Dataset entries

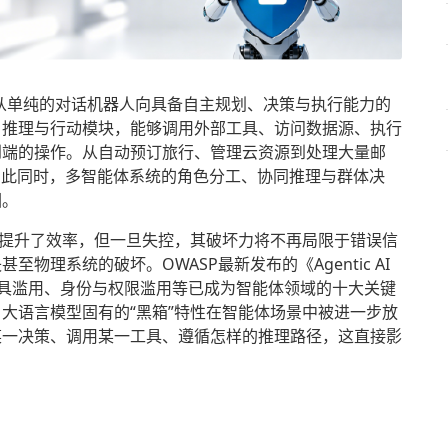
）从单纯的对话机器人向具备自主规划、决策与执行能力的
、推理与行动模块，能够调用外部工具、访问数据源、执行
到端的操作。从自动预订旅行、管理云资源到处理大量邮
与此同时，多智能体系统的角色分工、协同推理与群体决
围。
大提升了效率，但一旦失控，其破坏力将不再局限于错误信
物理系统的破坏。OWASP最新发布的《Agentic AI
持、工具滥用、身份与权限滥用等已成为智能体领域的十大关键
大语言模型固有的“黑箱”特性在智能体场景中被进一步放
某一决策、调用某一工具、遵循怎样的推理路径，这直接影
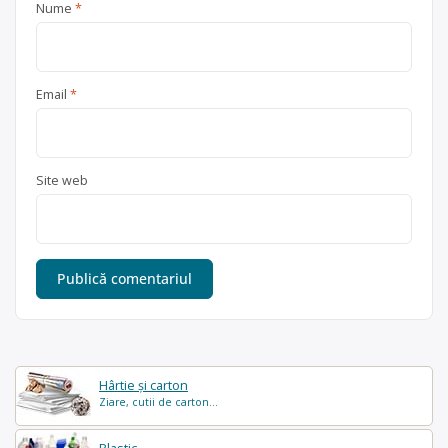
Nume
*
Email
*
Site web
Hârtie și carton
Ziare, cutii de carton...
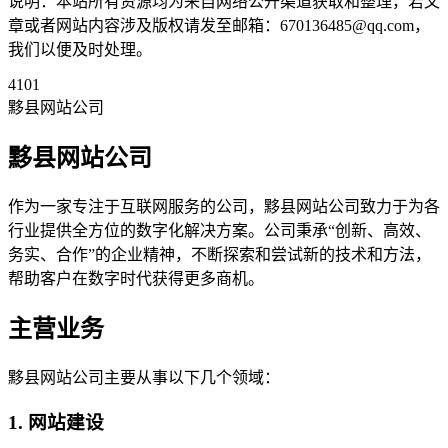
说明：本站所有资源均为来自网络公开渠道获取和整理，若文
章或者网站内容涉及版权请发至邮箱：670136485@qq.com，
我们以便及时处理。
4101
黟县网站公司
黟县网站公司
作为一家专注于互联网服务的公司，黟县网站公司致力于为各
行业提供全方位的数字化解决方案。公司秉承“创新、高效、
务实、合作”的企业精神，不断探索和尝试新的技术和方法，
帮助客户在数字时代获得更多商机。
主营业务
黟县网站公司主要从事以下几个领域：
1. 网站建设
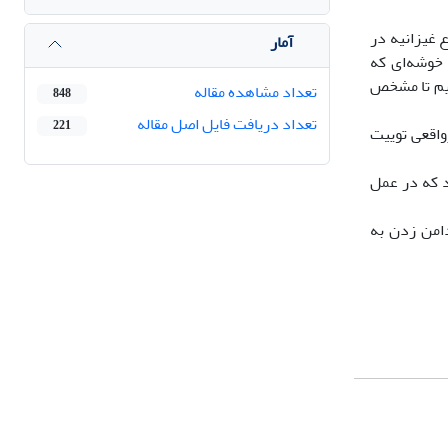
ردیم. یعنی پس از استخراج 51 هزار 169 توییت با موضوع غیزانیه در
آمار
 خوشه‌ای که
یم تا مشخص
تعداد مشاهده مقاله
848
تعداد دریافت فایل اصل مقاله
221
واقعی توییت
د که در عمل
دامن زدن به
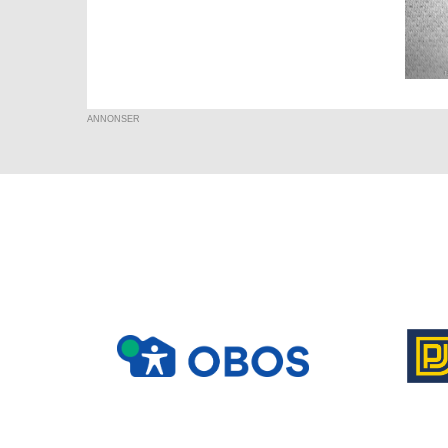
ANNONSER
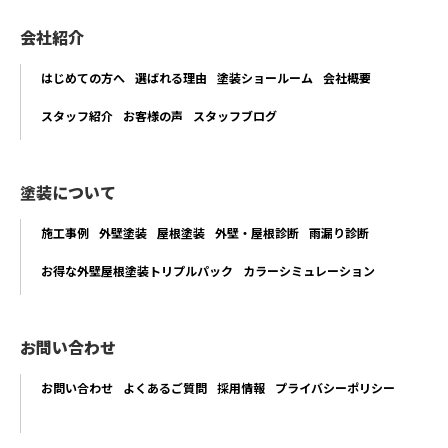
会社紹介
はじめての方へ
選ばれる理由
塗装ショールーム
会社概要
スタッフ紹介
お客様の声
スタッフブログ
塗装について
施工事例
外壁塗装
屋根塗装
外壁・屋根診断
雨漏り診断
お得な外壁屋根塗装トリプルパック
カラーシミュレーション
お問い合わせ
お問い合わせ
よくあるご質問
採用情報
プライバシーポリシー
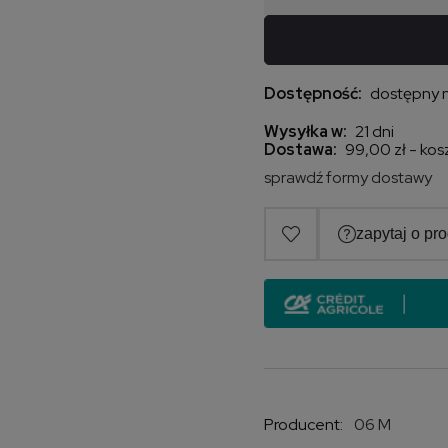
Dostępność:
dostępny 
Wysyłka w:
21 dni
Dostawa:
99,00 zł
- kos
sprawdź formy dostawy
Cena nie zawiera ew
kosztów płatności
Producent:
06 M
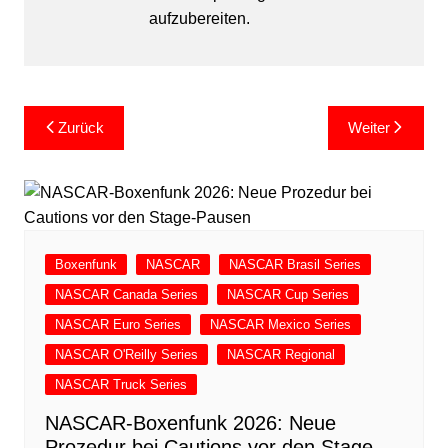
aufzubereiten.
Beitragsnavigation
Zurück
Weiter
Boxenfunk
NASCAR
NASCAR Brasil Series
NASCAR Canada Series
NASCAR Cup Series
NASCAR Euro Series
NASCAR Mexico Series
NASCAR O'Reilly Series
NASCAR Regional
NASCAR Truck Series
NASCAR-Boxenfunk 2026: Neue
Prozedur bei Cautions vor den Stage-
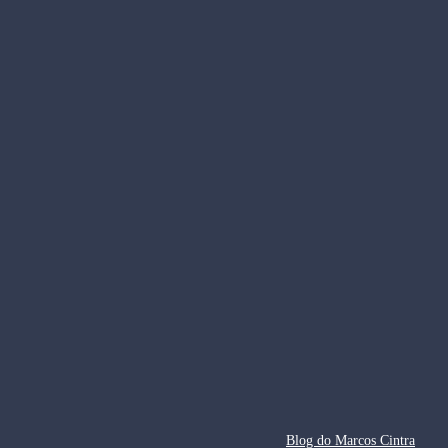
Blog do Marcos Cintra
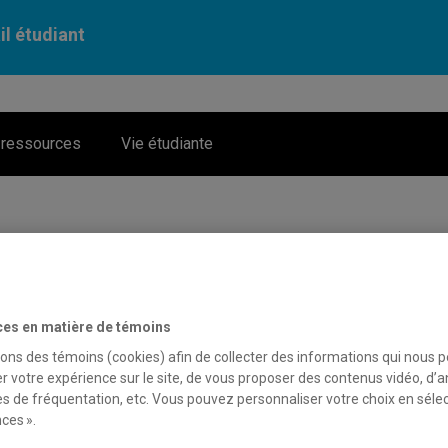
il étudiant
 ressources
Vie étudiante
de logement
ces en matière de témoins
sons des témoins (cookies) afin de collecter des informations qui nous 
r votre expérience sur le site, de vous proposer des contenus vidéo, d’a
 juillet 2026
es de fréquentation, etc. Vous pouvez personnaliser votre choix en séle
ces ».
ment à Montréal? Prenez part à ce webinaire en ligne, le 29 jui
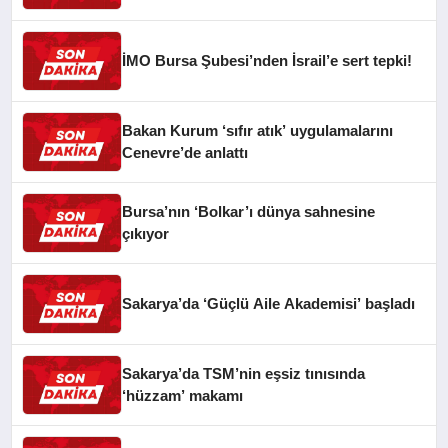
İMO Bursa Şubesi’nden İsrail’e sert tepki!
Bakan Kurum ‘sıfır atık’ uygulamalarını
Cenevre’de anlattı
Bursa’nın ‘Bolkar’ı dünya sahnesine
çıkıyor
Sakarya’da ‘Güçlü Aile Akademisi’ başladı
Sakarya’da TSM’nin eşsiz tınısında
‘hüzzam’ makamı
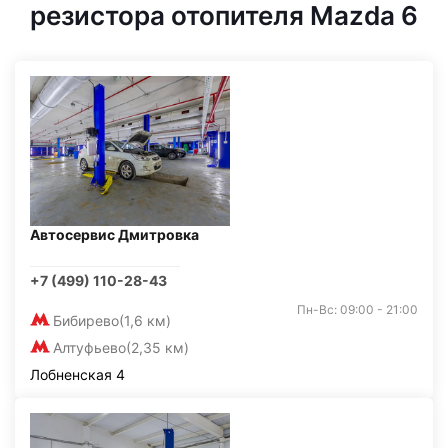
резистора отопителя Mazda 6
Автосервис Дмитровка
+7 (499) 110-28-43
Пн-Вс: 09:00 - 21:00
Бибирево
(1,6 км)
Алтуфьево
(2,35 км)
Лобненская 4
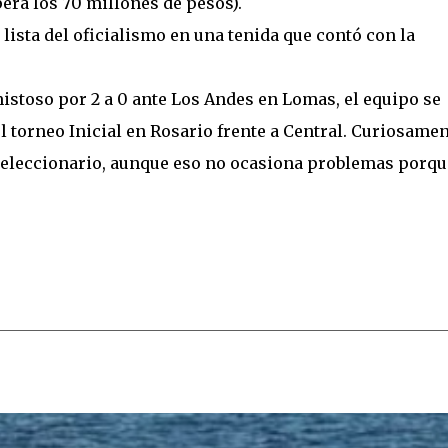
pera los 70 millones de pesos).
lista del oficialismo en una tenida que contó con la
mistoso por 2 a 0 ante Los Andes en Lomas, el equipo se
l torneo Inicial en Rosario frente a Central. Curiosame
o eleccionario, aunque eso no ocasiona problemas porqu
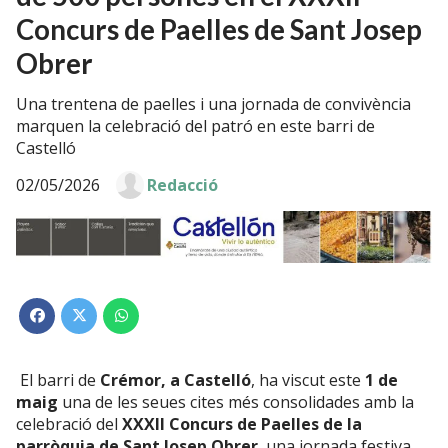
Concurs de Paelles de Sant Josep
Obrer
Una trentena de paelles i una jornada de convivència
marquen la celebració del patró en este barri de
Castelló
02/05/2026
Redacció
El barri de
Crémor, a Castelló
, ha viscut este
1 de
maig
una de les seues cites més consolidades amb la
celebració del
XXXII Concurs de Paelles de la
parròquia de Sant Josep Obrer
, una jornada festiva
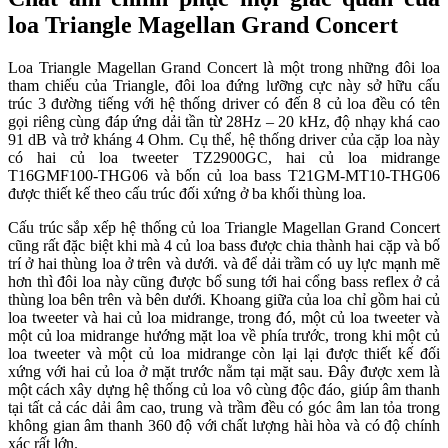
loa Triangle Magellan Grand Concert
Loa Triangle Magellan Grand Concert là một trong những đôi loa
tham chiếu của Triangle, đôi loa đứng lưỡng cực này sở hữu cấu
trúc 3 đường tiếng với hệ thống driver có đến 8 củ loa đều có tên
gọi riêng cùng đáp ứng dải tần từ 28Hz – 20 kHz, độ nhạy khá cao
91 dB và trở kháng 4 Ohm. Cụ thể, hệ thống driver của cặp loa này
có hai củ loa tweeter TZ2900GC, hai củ loa midrange
T16GMF100-THG06 và bốn củ loa bass T21GM-MT10-THG06
được thiết kế theo cấu trúc đối xứng ở ba khối thùng loa.
Cấu trúc sắp xếp hệ thống củ loa Triangle Magellan Grand Concert
cũng rất đặc biệt khi mà 4 củ loa bass được chia thành hai cặp và bố
trí ở hai thùng loa ở trên và dưới. và để dải trầm có uy lực mạnh mẽ
hơn thì đôi loa này cũng được bổ sung tới hai cổng bass reflex ở cả
thùng loa bên trên và bên dưới. Khoang giữa của loa chỉ gồm hai củ
loa tweeter và hai củ loa midrange, trong đó, một củ loa tweeter và
một củ loa midrange hướng mặt loa về phía trước, trong khi một củ
loa tweeter và một củ loa midrange còn lại lại được thiết kế đối
xứng với hai củ loa ở mặt trước nằm tại mặt sau. Đây được xem là
một cách xây dựng hệ thống củ loa vô cùng độc đáo, giúp âm thanh
tại tất cả các dải âm cao, trung và trầm đều có góc âm lan tỏa trong
không gian âm thanh 360 độ với chất lượng hài hòa và có độ chính
xác rất lớn.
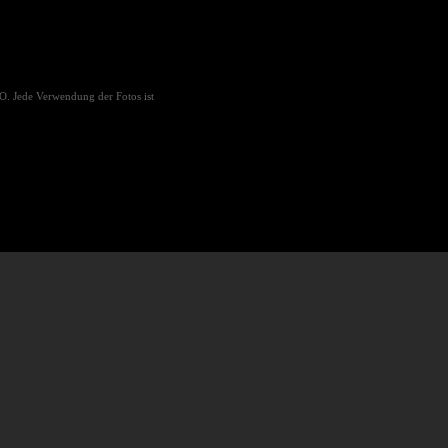
O. Jede Verwendung der Fotos ist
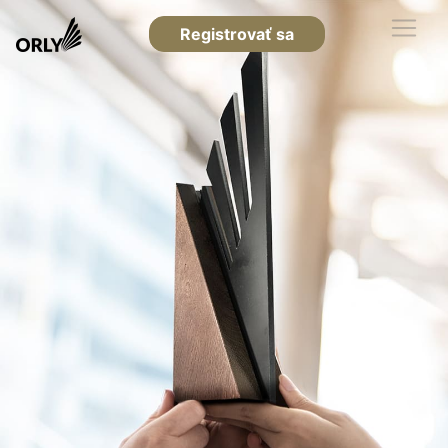
Registrovať sa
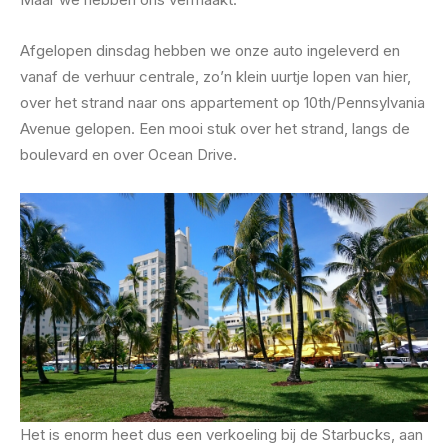
Afgelopen dinsdag hebben we onze auto ingeleverd en
vanaf de verhuur centrale, zo’n klein uurtje lopen van hier,
over het strand naar ons appartement op 10th/Pennsylvania
Avenue gelopen. Een mooi stuk over het strand, langs de
boulevard en over Ocean Drive.
Het is enorm heet dus een verkoeling bij de Starbucks, aan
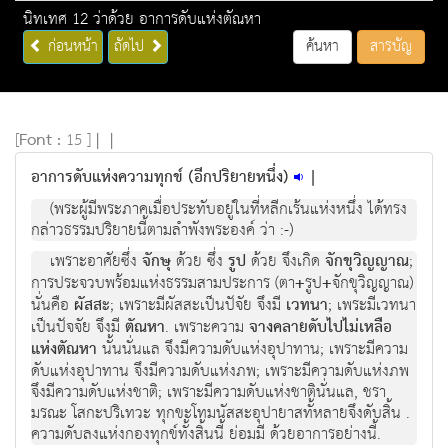
นิทเทศ 12 ว่าด้วย อาการดับแห่งตัณหา
ก่อนหน้า
ถัดไป
ค้นหา
สารบัญ
[
Font :
15 ]
|
|
อาการดับแห่งความทุกข์ (อีกปริยายหนึ่ง)
|
(พระผู้มีพระภาคเมื่อประทับอยู่ในที่หลีกเร้นแห่งหนึ่ง ได้ทรง
กล่าวธรรมปริยายนี้ตามลำพังพระองค์ ว่า :-)
เพราะอาศัยซึ่ง
จักษุ
ด้วย ซึ่ง
รูป
ด้วย จึงเกิด
จักขุวิญญาณ
;
การประจวบพร้อมแห่งธรรมสามประการ (ตา
+
รูป
+
จักขุวิญญาณ)
นั่นคือ
ผัสสะ
; เพราะมีผัสสะเป็นปัจัย จึงมี
เวทนา
; เพระมีเวทนา
เป็นปัจจัย จึงมี
ตัณหา
. เพราะความ
จางคลายดับไปไม่เหลือ
แห่งตัณหา
นั้นนั่นแล จึงมีความดับแห่งอุปาทาน; เพราะมีความ
ดับแห่งอุปาทาน จึงมีความดับแห่งภพ; เพราะมีความดับแห่งภพ
จึงมีความดับแห่งชาติ; เพราะมีความดับแห่งชาตินั่นแล, ชรา
มรณะ โสกะปริเทวะ ทุกขะโทมนัสสะอุปายาสทั้หลายจึงดับสิ้น .
ความดับลงแห่งกองทุกข์ทั้งสิ้นนี้ ย่อมมี ด้วยอาการอย่างนี้.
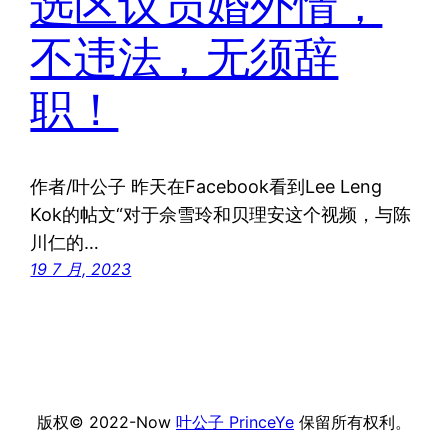
选区议员婚外情，
不违法，无须辞
职！
作者/叶公子 昨天在Facebook看到Lee Leng
Kok的帖文“对于佘雪玲和贝理安这个视频，与陈
川仁的…
19 7 月, 2023
版权© 2022-Now
叶公子 PrinceYe
保留所有权利。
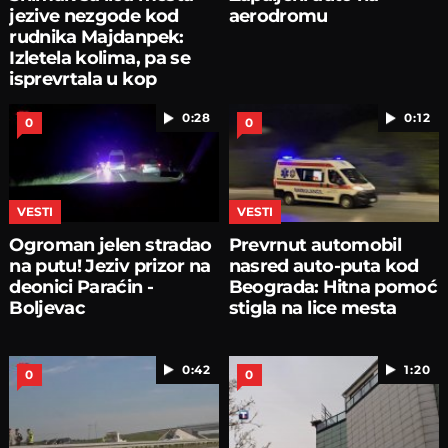
jezive nezgode kod
aerodromu
rudnika Majdanpek:
Izletela kolima, pa se
isprevrtala u kop
0:28
0:12
0
0
VESTI
VESTI
Ogroman jelen stradao
Prevrnut automobil
na putu! Jeziv prizor na
nasred auto-puta kod
deonici Paraćin -
Beograda: Hitna pomoć
Boljevac
stigla na lice mesta
0:42
1:20
0
0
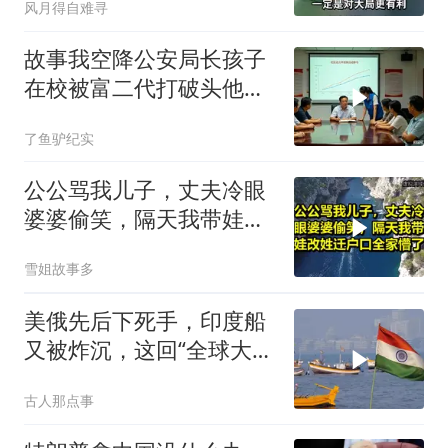
风月得自难寻
故事我空降公安局长孩子
在校被富二代打破头他爹
叫嚣开个价
了鱼驴纪实
公公骂我儿子，丈夫冷眼
婆婆偷笑，隔天我带娃改
姓迁户口全家懵了！
雪姐故事多
美俄先后下死手，印度船
又被炸沉，这回“全球大
国”的面具彻底挂不住了
古人那点事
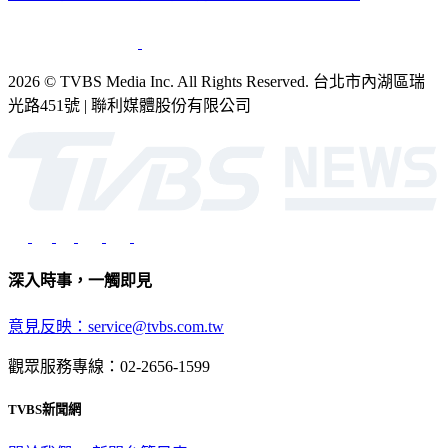
2026 © TVBS Media Inc. All Rights Reserved. 台北市內湖區瑞
光路451號 | 聯利媒體股份有限公司
深入時事，一觸即見
意見反映：service@tvbs.com.tw
觀眾服務專線：02-2656-1599
TVBS新聞網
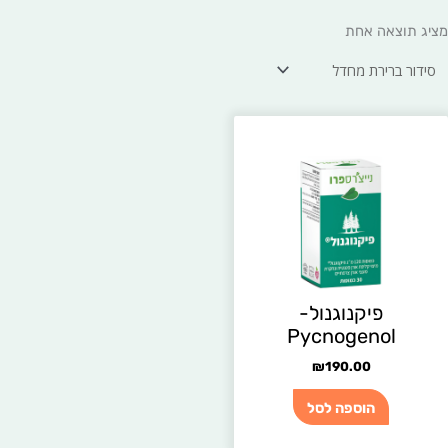
מציג תוצאה אחת
פיקנוגנול-
Pycnogenol
₪
190.00
הוספה לסל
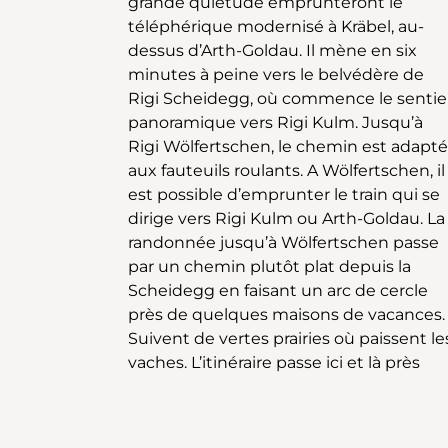
grande quiétude emprunteront le
Wölfertschen, le chemin se transforme
téléphérique modernisé à Kräbel, au-
en un étroit sentier qui grimpe en pente
dessus d’Arth-Goldau. Il mène en six
raide vers Staffel. Par la suite, il conserve
minutes à peine vers le belvédère de
sa forte déclivité. Les touristes sont
Rigi Scheidegg, où commence le sentie
nombreux à parcourir à pied le cour
panoramique vers Rigi Kulm. Jusqu’à
trajet entre Kulm et Staffel. Peu à peu, la
Rigi Wölfertschen, le chemin est adapté
vue s’ouvre de tous côtés. Les lacs de
aux fauteuils roulants. A Wölfertschen, il
Zoug, de Lauerz puis à nouveau celui des
est possible d’emprunter le train qui se
Quatre-Cantons sont bien visibles. Les
dirige vers Rigi Kulm ou Arth-Goldau. La
marcheurs, essoufflés après la montée,
randonnée jusqu’à Wölfertschen passe
peuvent maintenant faire une halte et
par un chemin plutôt plat depuis la
profiter de la vue, par exemple depuis
Scheidegg en faisant un arc de cercle
l’une des nombreuses auberges de
près de quelques maisons de vacances.
montagne présentes le long de
Suivent de vertes prairies où paissent le
vaches. L’itinéraire passe ici et là près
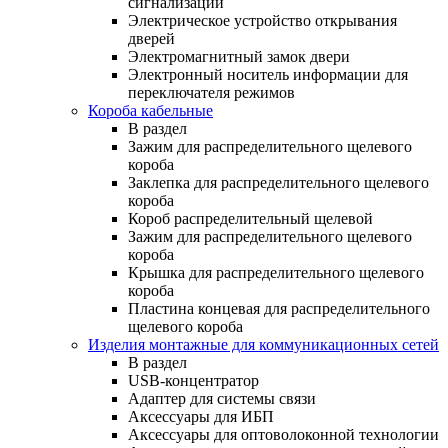
сигнализации
Электрическое устройство открывания
дверей
Электромагнитный замок двери
Электронный носитель информации для
переключателя режимов
Короба кабельные
В раздел
Зажим для распределительного щелевого
короба
Заклепка для распределительного щелевого
короба
Короб распределительный щелевой
Зажим для распределительного щелевого
короба
Крышка для распределительного щелевого
короба
Пластина концевая для распределительного
щелевого короба
Изделия монтажные для коммуникационных сетей
В раздел
USB-концентратор
Адаптер для системы связи
Аксессуары для ИБП
Аксессуары для оптоволоконной технологии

● **What the task requires**: Search the entries above for lines holding the string "щелевого", then report only how many there are.

● **Response area**: 5